The routine contact with health care providers that occurs during pregnancy provides a critical opportunity to identify and address health and psychosocial needs, and additional support at this time can indeed improve resource utilization. The primary objective of this study was to measure resource use, but on-going follow-up of this cohort will allow for assessment of behaviors, such as breastfeeding and early parenting. Finally, the finding that women lost to follow up had more risk characteristics, including young maternal age, non-Caucasian, and lower education, suggests that a program targeted to women with higher needs may require additional and innovative retention strategies (e.g. day care, transportation support, flexible appointment times) if optimal program effects are to be realized. Based on this study, the Calgary Health Region is undertaking a review of services in a quadrant of the city which has a high proportion of underserved citizens and is also planning to pilot test group prenatal care.
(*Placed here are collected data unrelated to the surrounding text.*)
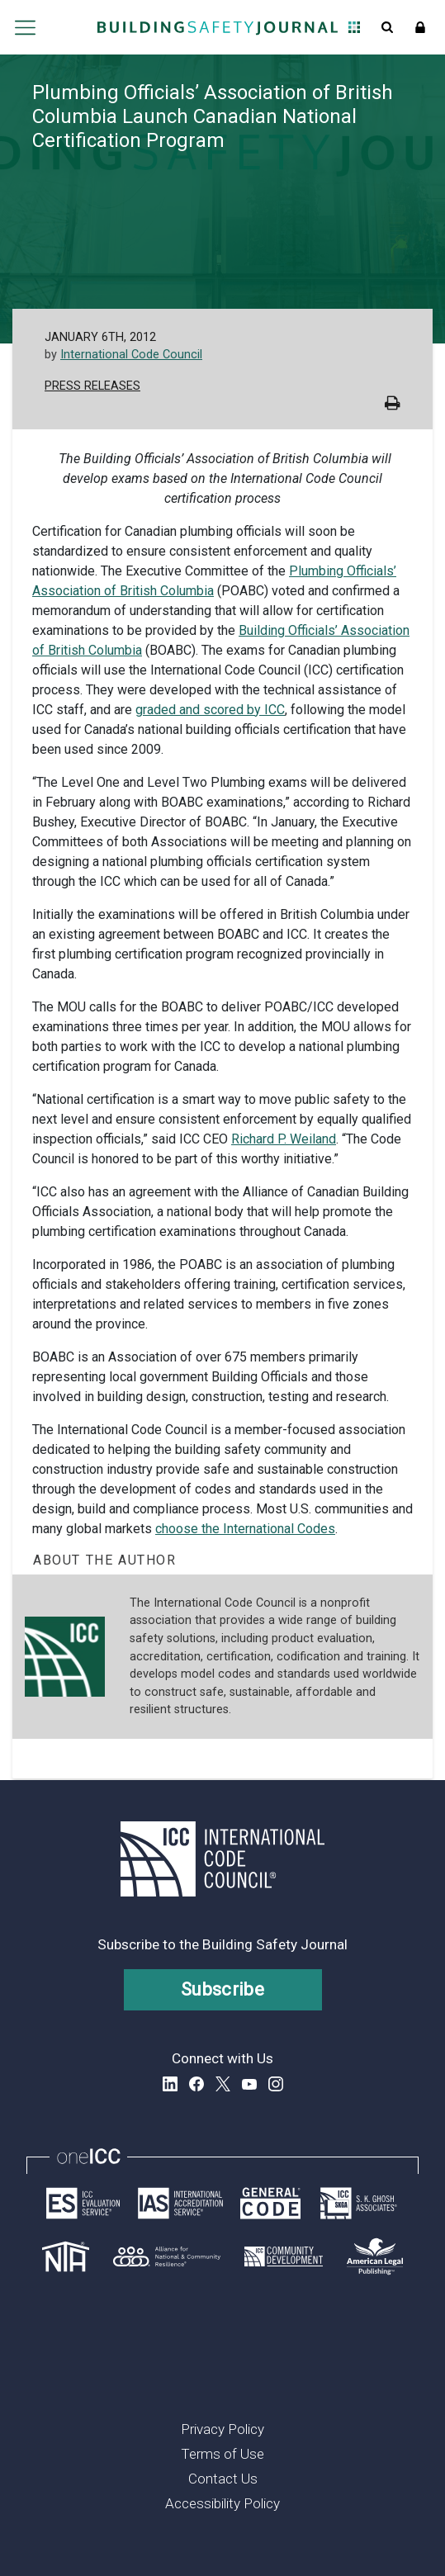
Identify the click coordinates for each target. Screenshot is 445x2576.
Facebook (196, 2084)
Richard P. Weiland (283, 1139)
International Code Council (131, 355)
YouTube (249, 2084)
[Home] (217, 27)
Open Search (387, 27)
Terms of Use (222, 2454)
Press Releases (92, 386)
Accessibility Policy (222, 2503)
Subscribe (222, 1989)
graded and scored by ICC (210, 709)
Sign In (420, 27)
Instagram (276, 2084)
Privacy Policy (222, 2429)
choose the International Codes (245, 1529)
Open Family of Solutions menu (354, 27)
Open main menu (25, 27)
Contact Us (223, 2478)
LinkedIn (170, 2084)
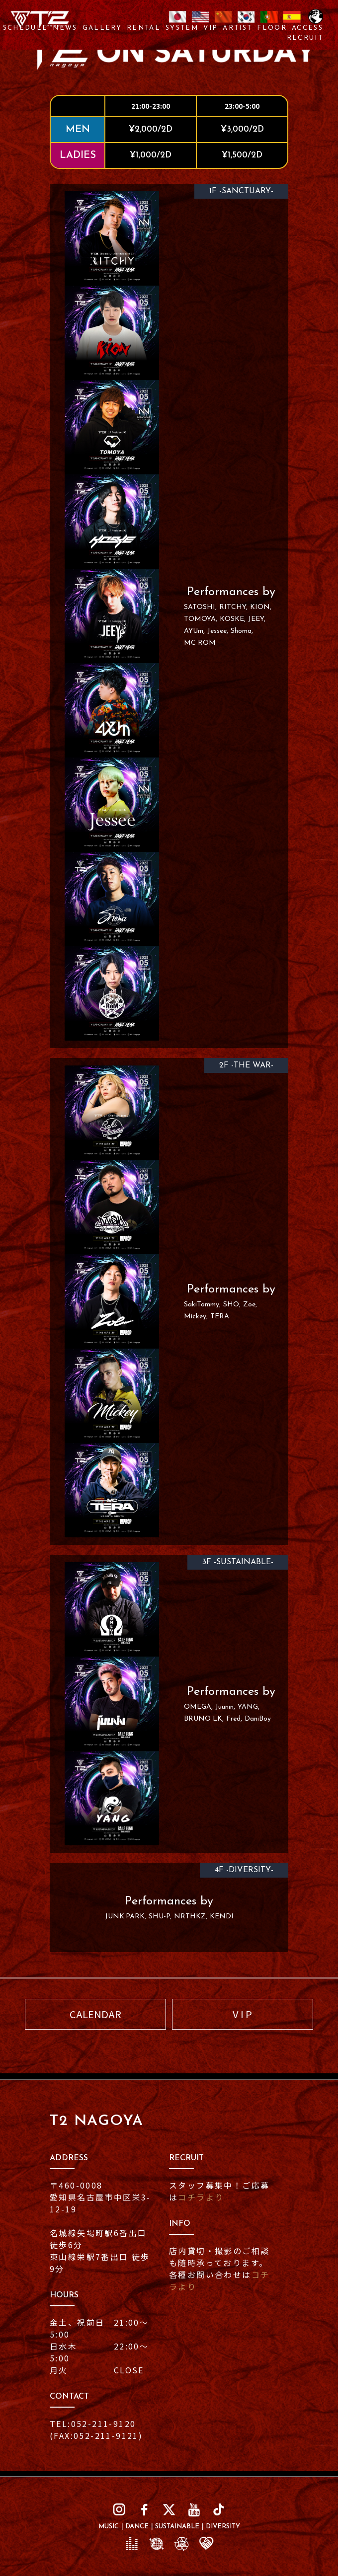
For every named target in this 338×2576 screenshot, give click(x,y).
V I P (242, 2014)
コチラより (201, 2197)
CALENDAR (95, 2014)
The Calgary Health Region may also consider delivering services in non-medical settings and in locations with less restrictive appointment times, in an attempt to reach those who remain at highest risk of not being served.


Despite significant retention efforts, a higher proportion of women with complex lives and multiple risk factors did not complete the study. For program evaluators and policy makers, asking if an intervention worked is not as helpful as asking how can we implement both universal and targeted programs to improve outcomes for all women. We conclude that, even under a universal system of care and with supplementary prenatal support, optimal birth and early childhood outcomes will not be achieved until programs and resources are implemented which better meet the needs and preferences of all women [12, 13]. Program planners should be aware that recruitment and retention strategies will be more effective among women with complex lives and multiple risk factors when tailored to the needs of this clientele.